I guess Seham missed this page of the response. The part where he sites case law.
dismissing? I'm looking for facts, cases with that procedural
context. Because looking through your cases, you cite a lot of
cases. I appreciate that. But I didn't really think I found
any that had -- that were horses of that same color and spots.
MR. JACOB: You are right. And I'm not hiding the
ball. I didn't have any such cases. No LEE didn't but JACOB did! MM
 
My thanks to whoever cancelled THEIR " pilot is sick" flight today and stranded my girlfriend in soggy phonix tonight...thanks alot.
 
dismissing? I'm looking for facts, cases with that procedural
context. Because looking through your cases, you cite a lot of
cases. I appreciate that.
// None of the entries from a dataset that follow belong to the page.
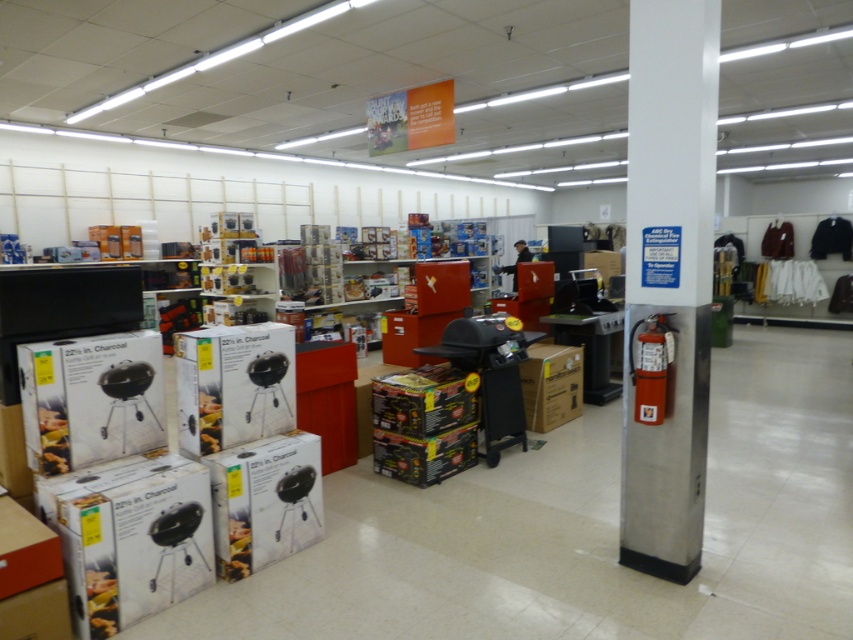 You are a customer in the store and want to pick up the white matte grill at lower left. To reach it, you need to move around the white cardboard box at lower left. Which direction should you move relative to the box?

Since the white cardboard box at lower left is to the left of the white matte grill at lower left, you should move to the right of the box to reach the grill.

You are a store employee who needs to reach the white metallic pillar at center to adjust its position. You have a 7.5 feet long ladder. Is the ladder long enough to reach the pillar?

The white metallic pillar at center and camera are 8.20 feet apart. The ladder is only 7.5 feet long, so it is not long enough to reach the pillar.

You are a delivery person who just arrived at the store with a new shipment of grills. You need to place the new grill in the same area as the existing ones. The new grill comes in a box that is the same size as the white cardboard box at lower left. Will the existing white matte grill at lower left fit inside the new box?

The white cardboard box at lower left is larger in size than the white matte grill at lower left, so the existing white matte grill at lower left can fit inside the new box since it is the same size as the original box. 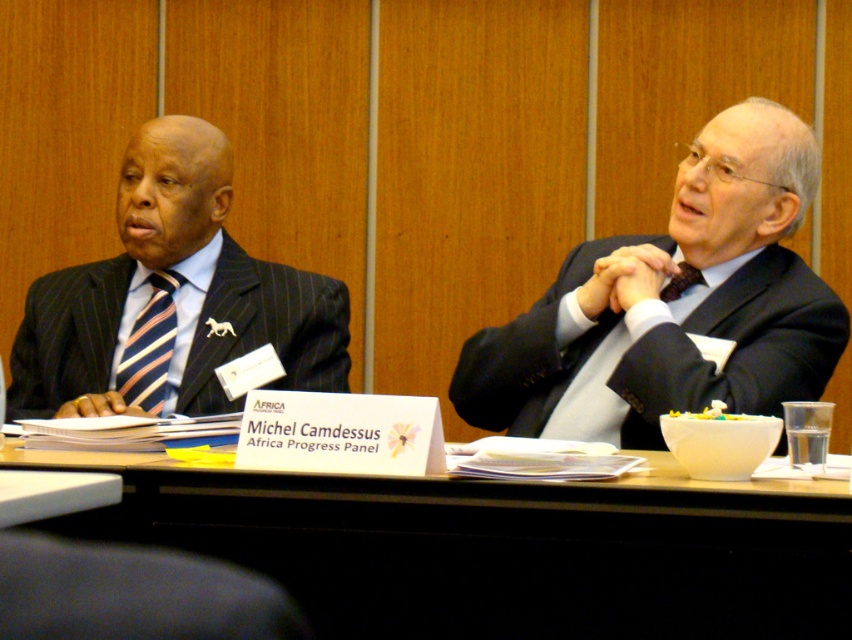 You are a person who is 1.7 meters tall and standing in front of the wooden table at center. Can you comfortably reach the items placed on the table without leaning over?

The wooden table at center is 1.38 meters away from the viewer. Since the average table height is around 0.76 meters, and the person is 1.7 meters tall, they can comfortably reach the items on the table without leaning over.

Looking at this image, you are an event organizer who needs to ensure that the nameplates are placed correctly. The nameplate for the person in the matte black suit at left must be positioned so it doesn not cover the striped fabric tie at left. Given their sizes, where should the nameplate be placed?

The matte black suit at left is larger in size than the striped fabric tie at left, so the nameplate should be placed on the larger matte black suit at left to avoid covering the smaller striped fabric tie at left. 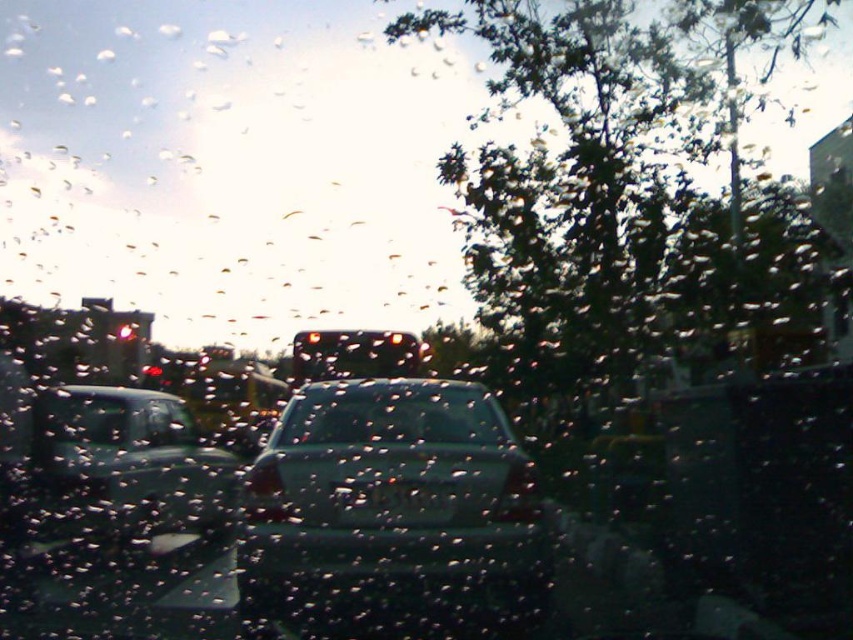 You are driving a car and need to determine if there is enough space to safely pass between the green leafy tree at upper right and the satin black sedan at left. The minimum safe distance required for passing is 30 feet. Can you safely pass between them?

The distance between the green leafy tree at upper right and the satin black sedan at left is 33.46 feet, which exceeds the minimum safe distance of 30 feet. Therefore, you can safely pass between them.

You are driving a car and notice a white plastic license plate at center. Where exactly is this license plate located relative to the point marked at coordinates (393, 502)?

The white plastic license plate at center is located exactly at the point marked by the coordinates (393, 502).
But I didn't really think I found
any that had -- that were horses of that same color and spots.
MR. JACOB: You are right. And I'm not hiding the
ball. I didn't have any such cases. No LEE didn't but JACOB did! MM

How many of those cases have you read??

AWA320
 
My thanks to whoever cancelled THEIR " pilot is sick" flight today and stranded my girlfriend in soggy phonix tonight...thanks alot.
Streaman,

Sorry your girlfriend got stranded but it is now and always has been a management problem. I've been a pilot here for almost 38 years and I've noticed a pattern. The airline is not staffed for the worst day, it is not staffed for the average day, it is only staffed based on every day being a perfect day. No consideration is given to flu and cold season, adverse weather, atc problems, or the fact all the employees are getting older. It has been their lack of management skills which has put this place in the position where there is no new blood coming in. They will continue to operate this way at least until the next transaction and if they are in the position to stay after the next merger then the place will continue to be short staffed.